Polresta Tangerang Ringkus Komplotan Pemeras Berkedok Polisi, Korban Dipaksa Bayar Puluhan Juta

Table of Contents
 
Dok. Istimewa

STCPOS.ID|TANGERANG – Aparat Polresta Tangerang berhasil membongkar aksi komplotan pelaku pemerasan yang beroperasi dengan modus mengaku sebagai anggota polisi.
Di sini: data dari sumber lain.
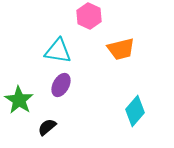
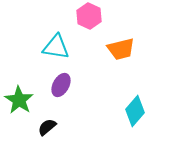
cyan triangle: moved 2 px left, 4 px up
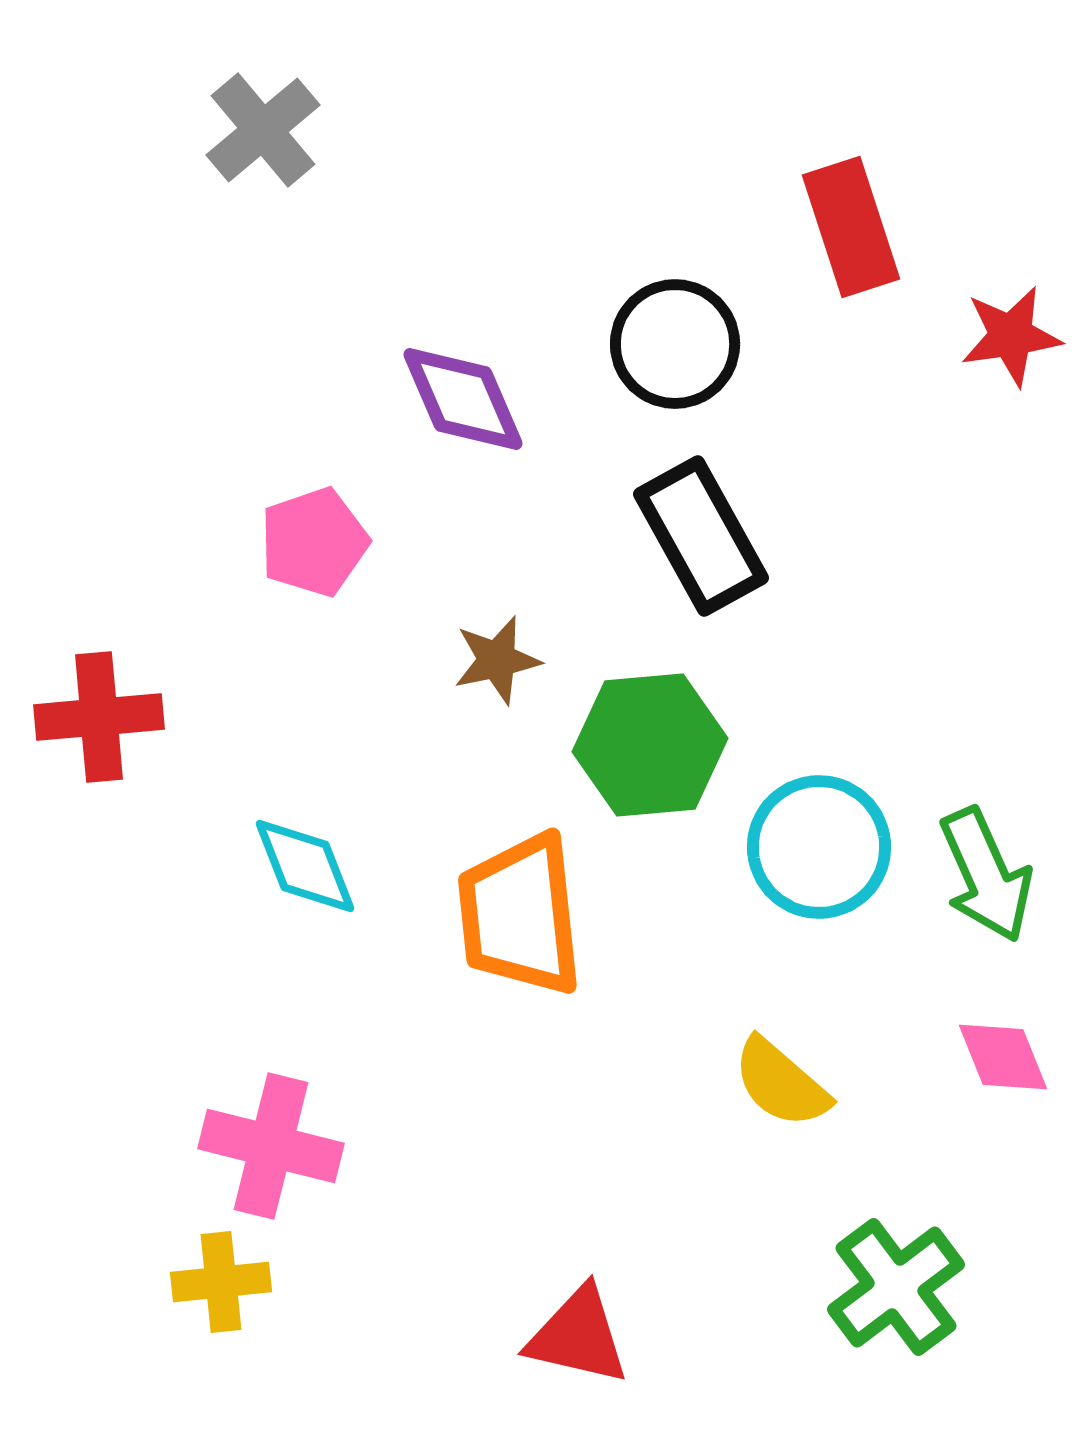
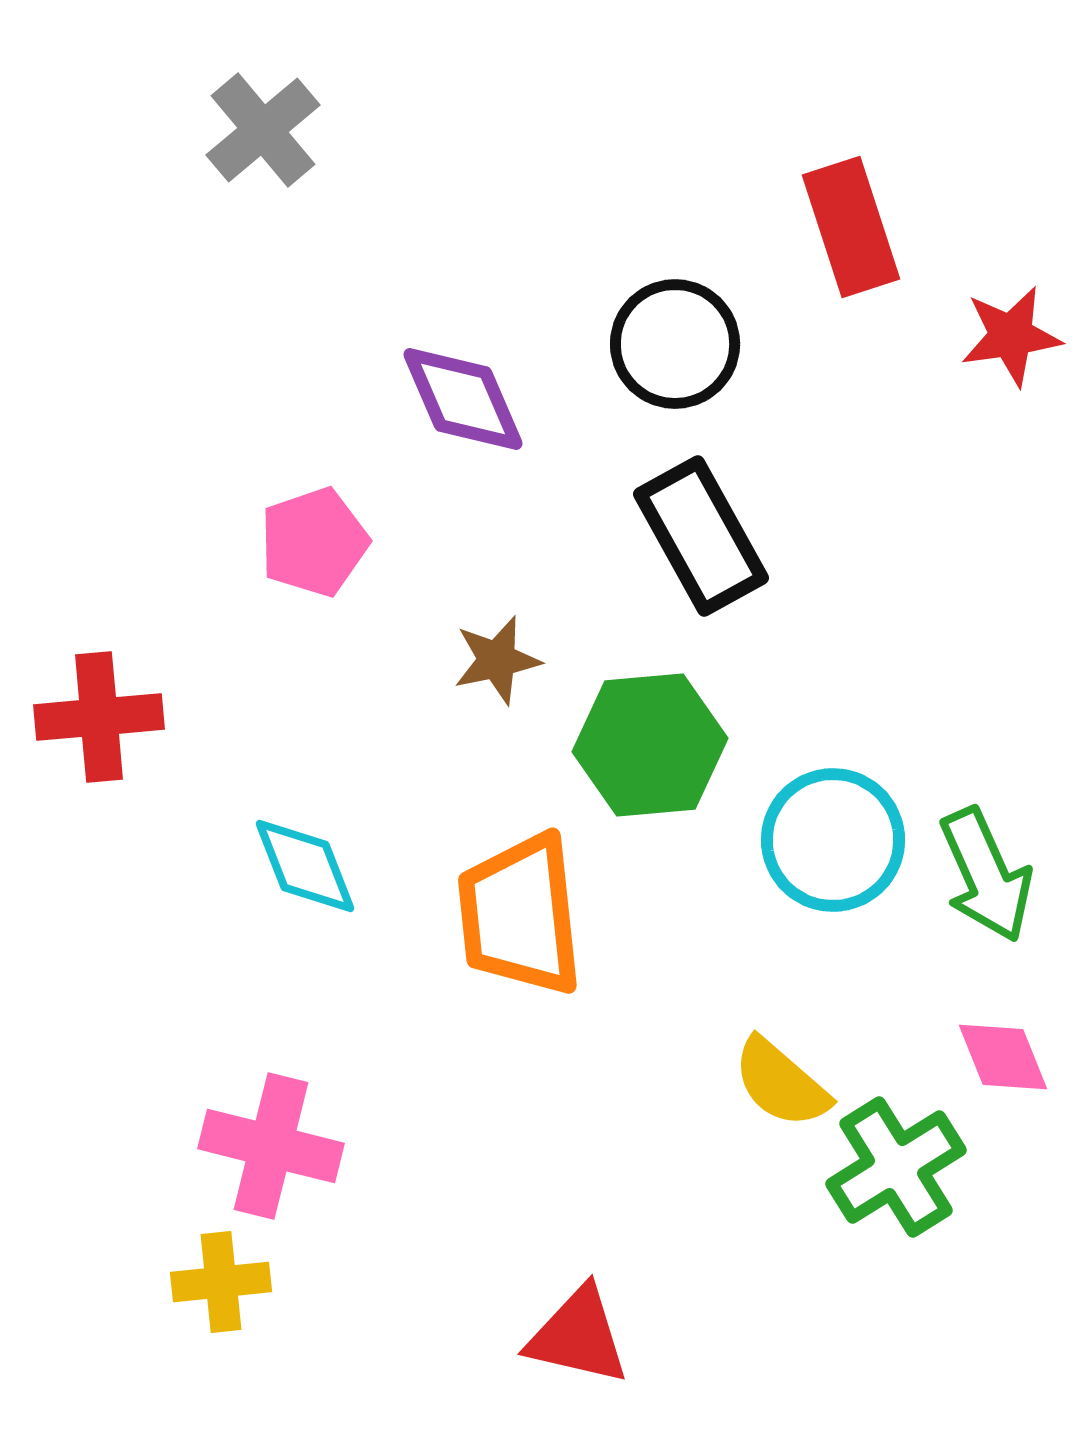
cyan circle: moved 14 px right, 7 px up
green cross: moved 120 px up; rotated 5 degrees clockwise
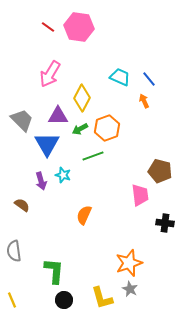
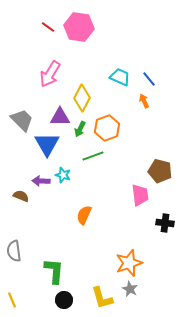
purple triangle: moved 2 px right, 1 px down
green arrow: rotated 35 degrees counterclockwise
purple arrow: rotated 108 degrees clockwise
brown semicircle: moved 1 px left, 9 px up; rotated 14 degrees counterclockwise
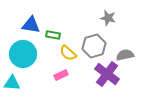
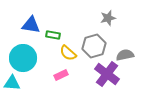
gray star: rotated 28 degrees counterclockwise
cyan circle: moved 4 px down
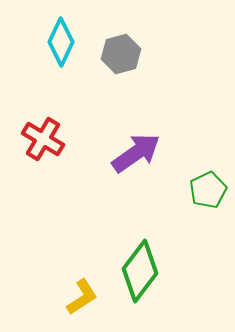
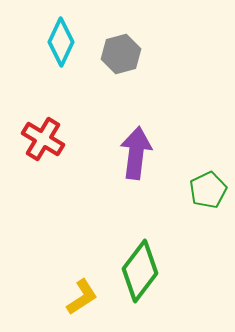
purple arrow: rotated 48 degrees counterclockwise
Dalam pengungkapan kasus tersebut, enam orang berhasil diamankan setelah diduga melakukan serangkaian aksi terhadap sejumlah warga di wilayah Kabupaten Tangerang.

Kapolresta Tangerang Kombes Pol Andi Muhammad Indra Waspada Amirullah menjelaskan, kasus ini terungkap setelah seorang pria berinisial DP melapor ke Polsek Rajeg terkait dugaan tindak pidana pemerasan yang dialaminya.
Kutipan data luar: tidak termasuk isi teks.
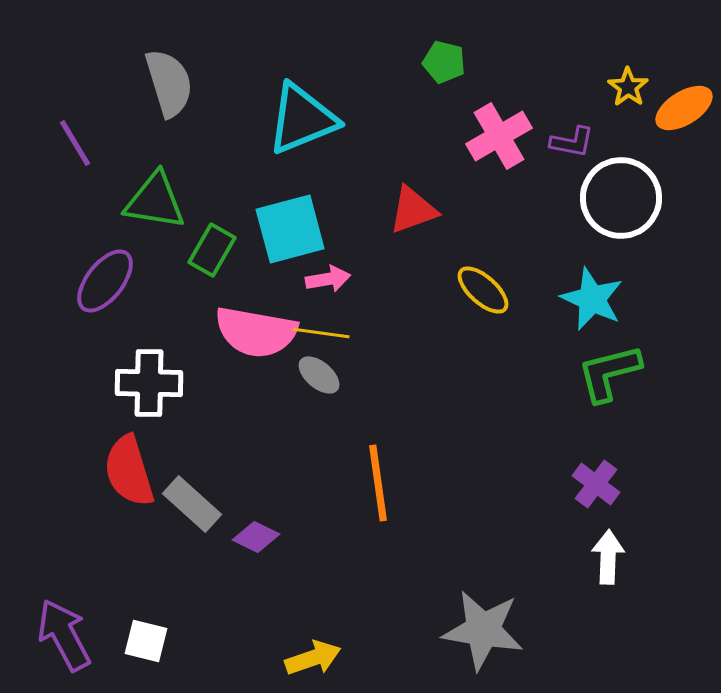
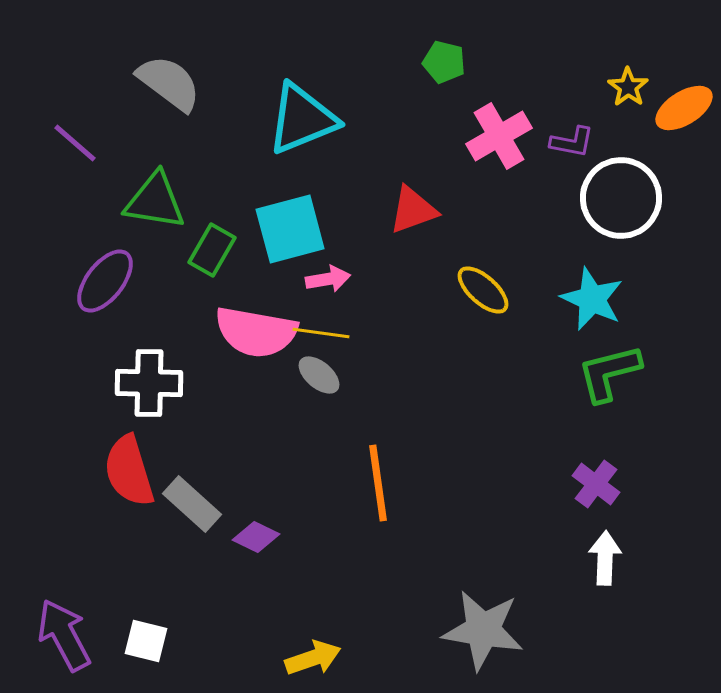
gray semicircle: rotated 36 degrees counterclockwise
purple line: rotated 18 degrees counterclockwise
white arrow: moved 3 px left, 1 px down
Dari hasil penyelidikan, polisi menangkap dua tersangka awal berinisial JR (39) dan MT (39) di wilayah Tigaraksa. Keduanya diduga terlibat dalam aksi yang terjadi pada Rabu (3/6/2026) di salah satu minimarket di Desa Sukamanah, Rajeg.
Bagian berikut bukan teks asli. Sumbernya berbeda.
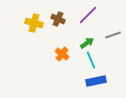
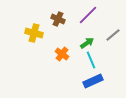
yellow cross: moved 10 px down
gray line: rotated 21 degrees counterclockwise
blue rectangle: moved 3 px left; rotated 12 degrees counterclockwise
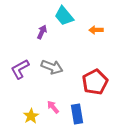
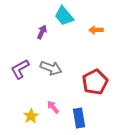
gray arrow: moved 1 px left, 1 px down
blue rectangle: moved 2 px right, 4 px down
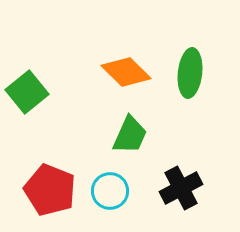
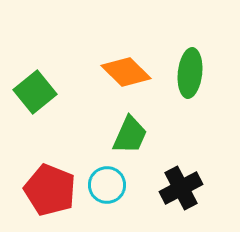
green square: moved 8 px right
cyan circle: moved 3 px left, 6 px up
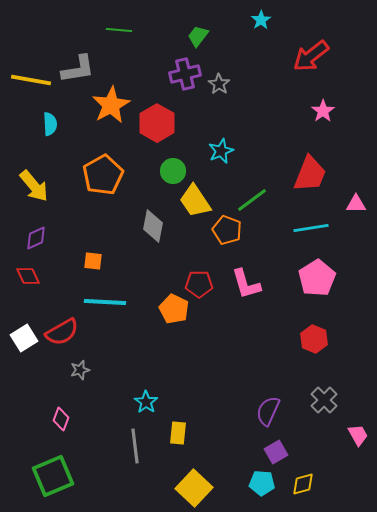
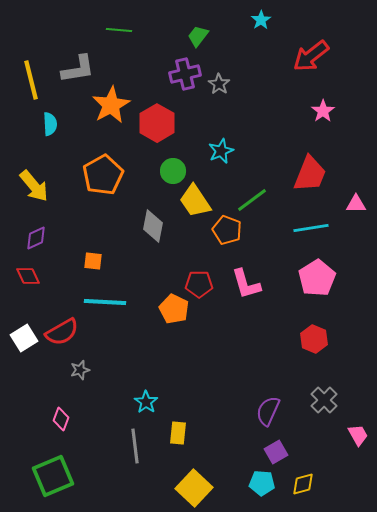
yellow line at (31, 80): rotated 66 degrees clockwise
Saat kejadian, korban yang hendak pulang dihentikan oleh sejumlah pelaku yang datang menggunakan sepeda motor dan mobil. Para pelaku mengaku sebagai anggota polisi dan memaksa korban masuk ke dalam mobil. Di bawah tekanan, korban diminta menyerahkan kartu ATM beserta nomor PIN hingga uang sebesar Rp7,9 juta berhasil diambil pelaku.

Setelah uang diambil, korban diturunkan di jalan dan kendaraan serta kartu ATM dikembalikan.

Pengembangan kasus mengungkap bahwa komplotan tersebut diduga juga melakukan aksi serupa di wilayah Pasar Kemis pada Mei 2026. Dalam kejadian tersebut, korban berinisial MH dibawa secara paksa, mengalami intimidasi, kehilangan uang tunai dan telepon genggam, bahkan diminta menyerahkan uang damai hingga puluhan juta rupiah dengan dalih tuduhan menjual rokok ilegal.

Polisi kemudian kembali bergerak dan menangkap empat tersangka lainnya yakni MTB (34), JA (38), S (40), dan YS (47) di wilayah Rajeg serta Sindang Jaya. Sementara itu, satu pelaku lainnya masih masuk dalam daftar pencarian orang (DPO) dan terus diburu.

Kapolresta Tangerang mengimbau masyarakat agar tidak mudah percaya kepada pihak yang mengaku aparat penegak hukum tanpa menunjukkan identitas resmi dan surat tugas yang sah. Masyarakat juga diminta segera melapor apabila menemukan tindakan mencurigakan yang mengatasnamakan kepolisian.

“Kasus ini masih terus kami kembangkan dan kami berkomitmen menindak tegas setiap bentuk tindak pidana yang merugikan masyarakat,” tutupnya.